:: Try it ::
Take the line containing "estilo arquitectónico y del efecto" and every line after it to the end of the records, and copy them exactly, leaving out pictures.

[Extracted page text data]

■ ■ ■ ■

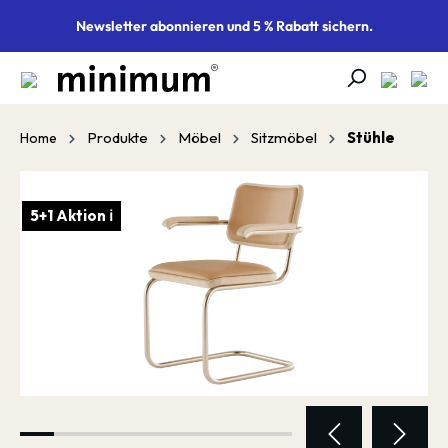
alt springen
Newsletter abonnieren und 5 % Rabatt sichern.
Produkte
Möbel
Sitzmöbel
Stühle
Home
Bildergalerie überspringen
5+1 Aktion ℹ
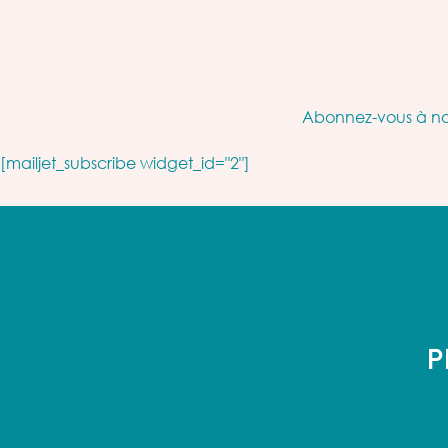
Abonnez-vous à not
[mailjet_subscribe widget_id="2"]
P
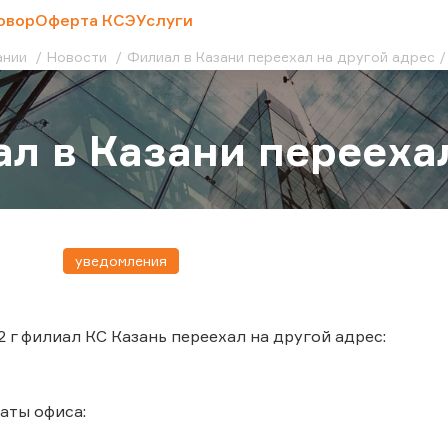
овор
Оферта КСЭ
Услуги
ании
Новости
Филиал в Казани переехал на другой адрес
л в Казани перееха
уведомления
2 г филиал КС Казань переехал на другой адрес:
аты офиса:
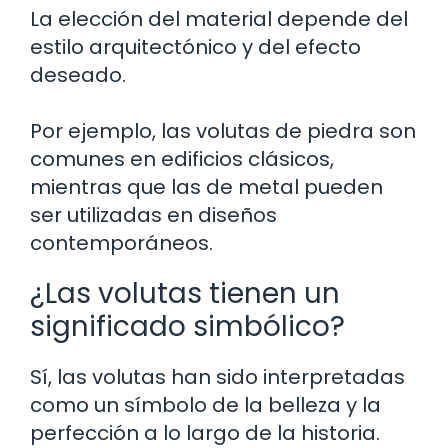
La elección del material depende del
estilo arquitectónico y del efecto
deseado.
Por ejemplo, las volutas de piedra son
comunes en edificios clásicos,
mientras que las de metal pueden
ser utilizadas en diseños
contemporáneos.
¿Las volutas tienen un
significado simbólico?
Sí, las volutas han sido interpretadas
como un símbolo de la belleza y la
perfección a lo largo de la historia.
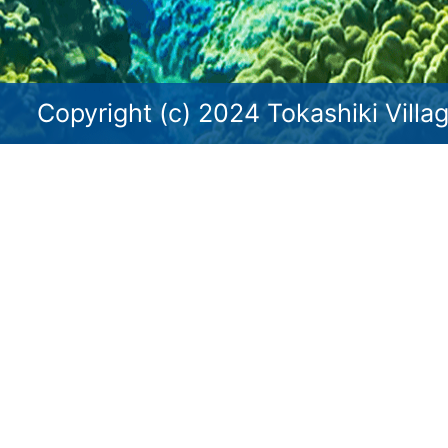
Copyright (c) 2024 Tokashiki Villag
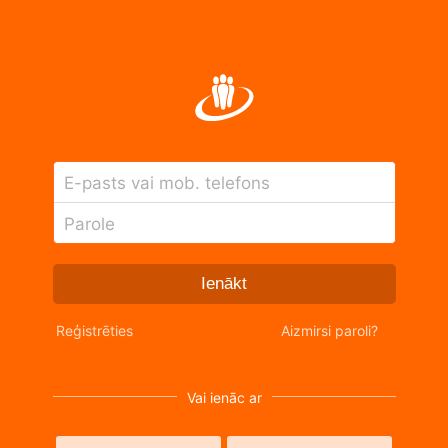
E-pasts vai mob. telefons
Parole
Ienākt
Reģistrēties
Aizmirsi paroli?
Vai ienāc ar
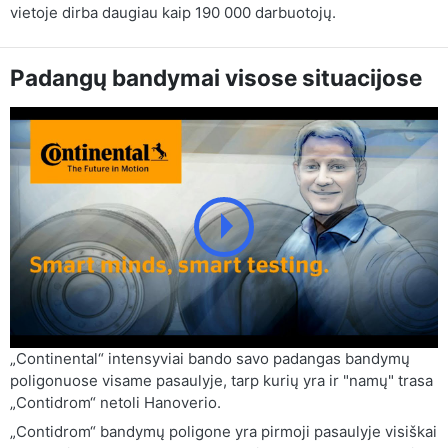
vietoje dirba daugiau kaip 190 000 darbuotojų.
Padangų bandymai visose situacijose
„Continental“ intensyviai bando savo padangas bandymų
poligonuose visame pasaulyje, tarp kurių yra ir "namų" trasa
„Contidrom“ netoli Hanoverio.
„Contidrom“ bandymų poligone yra pirmoji pasaulyje visiškai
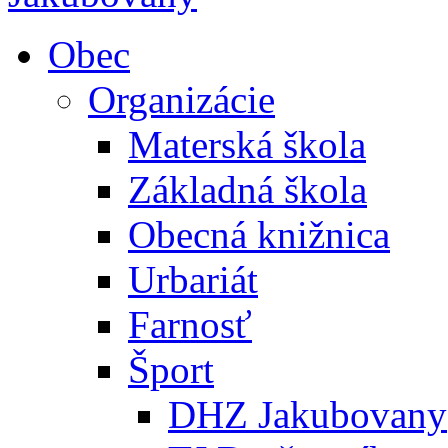
Obec
Organizácie
Materská škola
Základná škola
Obecná knižnica
Urbariát
Farnosť
Šport
DHZ Jakubovany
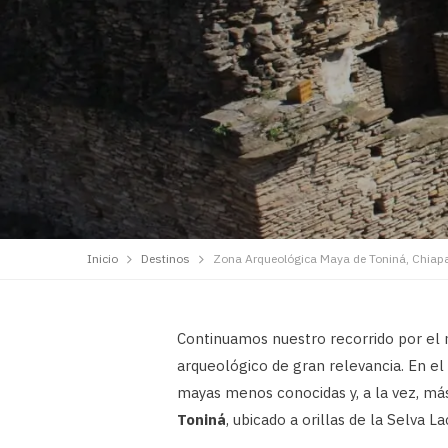
Inicio
Destinos
Zona Arqueológica Maya de Toniná, Chiap
Continuamos nuestro recorrido por el
arqueológico de gran relevancia. En el
mayas menos conocidas y, a la vez, má
Toniná
, ubicado a orillas de la Selva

■ ■ ■ ■

:: Answer to the exercise ::
estilo arquitectónico y del efecto
deseado.
Por ejemplo, las volutas de piedra son
comunes en edificios clásicos,
mientras que las de metal pueden
ser utilizadas en diseños
contemporáneos.
¿Las volutas tienen un
significado simbólico?
Sí, las volutas han sido interpretadas
como un símbolo de la belleza y la
perfección a lo largo de la historia.
Copyright (c) 2024 Tokashiki Villag
E-pasts vai mob. telefons
Parole
Ienākt
Reģistrēties
Aizmirsi paroli?
Vai ienāc ar
vietoje dirba daugiau kaip 190 000 darbuotojų.
Padangų bandymai visose situacijose
„Continental“ intensyviai bando savo padangas bandymų
poligonuose visame pasaulyje, tarp kurių yra ir "namų" trasa
„Contidrom“ netoli Hanoverio.
„Contidrom“ bandymų poligone yra pirmoji pasaulyje visiškai
Obec
Organizácie
Materská škola
Základná škola
Obecná knižnica
Urbariát
Farnosť
Šport
DHZ Jakubovany
Inicio
Destinos
Zona Arqueológica Maya de Toniná, Chiap
Continuamos nuestro recorrido por el
arqueológico de gran relevancia. En el
mayas menos conocidas y, a la vez, má
Toniná
, ubicado a orillas de la Selva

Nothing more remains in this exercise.